Sometimes the army was a-o-k.

I was in the Norwegian army.
It was brutally hard, sometimes dangerous, but all in all quite fun.

Nah dude. The East Coast Overdose

>be me
>teammates "adopt" a mangy ass dog
>Said teammates leave the fucker in our can while we're out.
>Come back to a trailer full of shit and piss
>Teamates flip out and proceed to throw over hesco barrier.
>Dog finds it way back to our place, and follows me as I walked to the cp.
>I shut the door and left him outside, when I came out he was gone. Don't know what happened to him. It was sad.

What did you do there? What was your role?

>Desert base is a shithole
>Only one phone operator has coverage over the area with 2G internet sufficient only for texting
>Not a client of that operator
>Tiny unmapped patches of 3G reception around the base, otherwise no service
>Go several months' weekdays in flight mode
>Officer got tired of sending people to call to me from my room
>Gives me his subordinate NCO's military Nokia phone because she doesn't use it
>A basic Nokia brick phone that works with all mobile operators
>Know how to operate phone immediately because Nokia's interface hasn't changed in the last decade
>Modify it to my preferences, ringtone, everything
>Guard shift, front gate
>Surveillance girl needs to get a ride from the base to a more public place with actual public transportation
>Much like me, she doesn't have reception on her phone
>Asks to use my Nokia to make a call
>Hand her the phone
>She stares at the touchless phone of many buttons
>"How do I unlock it?"
>Literally any button press would display a message on screen saying "To unlock, press Menu", and upon pressing would say "Press *"
>Tell her to press the two buttons, and the phone is now unlocked
>She continues to stare at the phone
>"How do I enter a number?"
>On a phone whose face is half screen-half number pad
>"You just... start typing the number"
>Realize today's soldiers are too young to remember phones before touch screens

>be me
>Be Norwegian Armymans training to be sniper
>It's hell week. Five days without food and sleep.
>Day three is hallucinations day. Day three was fun.
>Day four was depressing
>Day five is shooting exercise
>Me and Spotterman get assigned duty
>"Dolls at 10m are friends you will cover." says sargeant
>"Dolls at 25 m and 50m are hostiles who you shoot" says sargeant
>"Dolls at 350m in the woods are also hostiles. You will kill them. Is this understood" says sargeant.
>"yas ma'm" says Sniperman and Spotterman
>"You take the closest enemies and move out, I go for the forest and move in" says me
>"Yes" says Spotterman.
>I aim. I shoot. It ended up being some of my best shooting. No high-tech scope, just the metal pin and eagle eyes. Hit in head every time.
>Five seconds into firing excercie I hear my spotters clicking his weapon into full auto. Full auto commences.
>All shots fired. All shots hit.

>All friendlies dead

>I has winnar teems.

So like Not Sure in idiocracy

this is me:
I started out in the infantry and trained to be a sniper. I was aiming for international service in Kosovo through NATO, but after training I ended up in an office, ordering office rat privates around while drinking coffee, cocoa and eating way to much food.
Trained 12 hours per day in the infantry and hogged a good 7k calories per day
Trained 0 hours per day in the office, but didn't manage to cut down on the food
Poof, 20kg heavier in three months x|

Still haven't gotten it off, 15 years later. I blame it on me still being in an office.

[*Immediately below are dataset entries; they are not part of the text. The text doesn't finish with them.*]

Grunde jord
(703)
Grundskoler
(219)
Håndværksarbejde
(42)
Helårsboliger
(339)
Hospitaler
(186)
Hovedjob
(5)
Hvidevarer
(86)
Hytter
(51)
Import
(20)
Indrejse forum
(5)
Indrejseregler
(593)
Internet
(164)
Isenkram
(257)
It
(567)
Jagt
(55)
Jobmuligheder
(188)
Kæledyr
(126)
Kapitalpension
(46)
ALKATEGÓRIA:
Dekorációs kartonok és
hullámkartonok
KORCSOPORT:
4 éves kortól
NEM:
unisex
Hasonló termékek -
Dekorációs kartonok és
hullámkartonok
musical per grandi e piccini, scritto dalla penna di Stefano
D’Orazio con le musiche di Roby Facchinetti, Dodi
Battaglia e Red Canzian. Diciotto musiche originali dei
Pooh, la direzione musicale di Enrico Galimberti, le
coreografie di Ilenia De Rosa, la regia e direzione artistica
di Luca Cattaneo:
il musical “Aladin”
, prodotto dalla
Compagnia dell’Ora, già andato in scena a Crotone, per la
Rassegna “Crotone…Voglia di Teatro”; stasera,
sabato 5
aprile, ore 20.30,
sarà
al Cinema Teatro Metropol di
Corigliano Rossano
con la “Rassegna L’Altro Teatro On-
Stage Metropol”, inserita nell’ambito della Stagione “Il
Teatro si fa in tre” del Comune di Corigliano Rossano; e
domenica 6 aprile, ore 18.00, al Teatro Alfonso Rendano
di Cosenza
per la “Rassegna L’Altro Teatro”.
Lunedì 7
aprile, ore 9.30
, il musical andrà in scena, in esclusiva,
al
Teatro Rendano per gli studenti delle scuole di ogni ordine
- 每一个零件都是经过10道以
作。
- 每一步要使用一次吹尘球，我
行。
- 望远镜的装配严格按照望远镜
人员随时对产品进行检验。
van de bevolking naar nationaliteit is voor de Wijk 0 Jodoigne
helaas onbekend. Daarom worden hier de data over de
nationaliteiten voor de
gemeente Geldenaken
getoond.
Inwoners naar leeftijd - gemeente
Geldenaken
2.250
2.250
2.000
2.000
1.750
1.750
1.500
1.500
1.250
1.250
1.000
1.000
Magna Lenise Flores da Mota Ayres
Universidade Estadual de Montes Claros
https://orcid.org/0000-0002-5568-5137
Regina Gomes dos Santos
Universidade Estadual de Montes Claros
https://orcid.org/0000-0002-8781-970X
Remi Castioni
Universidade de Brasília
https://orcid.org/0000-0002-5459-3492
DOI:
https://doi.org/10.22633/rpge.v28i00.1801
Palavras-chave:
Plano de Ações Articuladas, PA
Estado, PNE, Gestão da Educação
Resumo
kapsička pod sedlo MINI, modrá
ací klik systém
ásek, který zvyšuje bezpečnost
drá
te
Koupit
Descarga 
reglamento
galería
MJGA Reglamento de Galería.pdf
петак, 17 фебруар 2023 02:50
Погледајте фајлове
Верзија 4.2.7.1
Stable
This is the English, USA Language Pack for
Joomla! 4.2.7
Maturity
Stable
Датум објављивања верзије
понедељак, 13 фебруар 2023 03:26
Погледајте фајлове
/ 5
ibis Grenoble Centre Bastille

definitely done this also with my spit bottles

We threw frozen ones in the winter

Bashur DZ sucked

7k in calories? bullshit. what are you fucking 8 feet tall and 400 pounds?

yeah your going to keep that weight right up until you stop blaming it on shit. not everyone in an office is fat. the problem is just you. go excersize.

i was down in panjwai/zhari. hot as balls almost all year around. only got a few weeks of rain a year

Do marines have paratroopers?

I'm in the Space Marines and am trained in masterclass gorilla warfare.

Only the recon guys, no standing conventional units.

im a spaceship door gunner

6'0'' and 290 pounds.
At the time of the 7k calorie marker (I counted for a month to get the number) I exercised hard for 12 to 16 hours a day, and gained weight like a mo-fo. Went from 200 pounds (reasonably well trained) to almost 250 pounds and being ripped a.f. in three months. Got a doctor's orders to cut it out because I was harming my body. So I cut it somewhat.

I blame it on not being able to stop myself from over eating and that is ... wrong? huh? whaaaaa?

Captain said we were going on a short and fun drill and we were expected to have fun.

At equipment check we could get whatever the hell we wanted which was very unusual so i went for canned food instead freeze dried.

Backpack must have weighed +30kg excluding battle pack (weapons, ammo, explosives, comms, clothes ...) and i was pleased i got my hands on so good food.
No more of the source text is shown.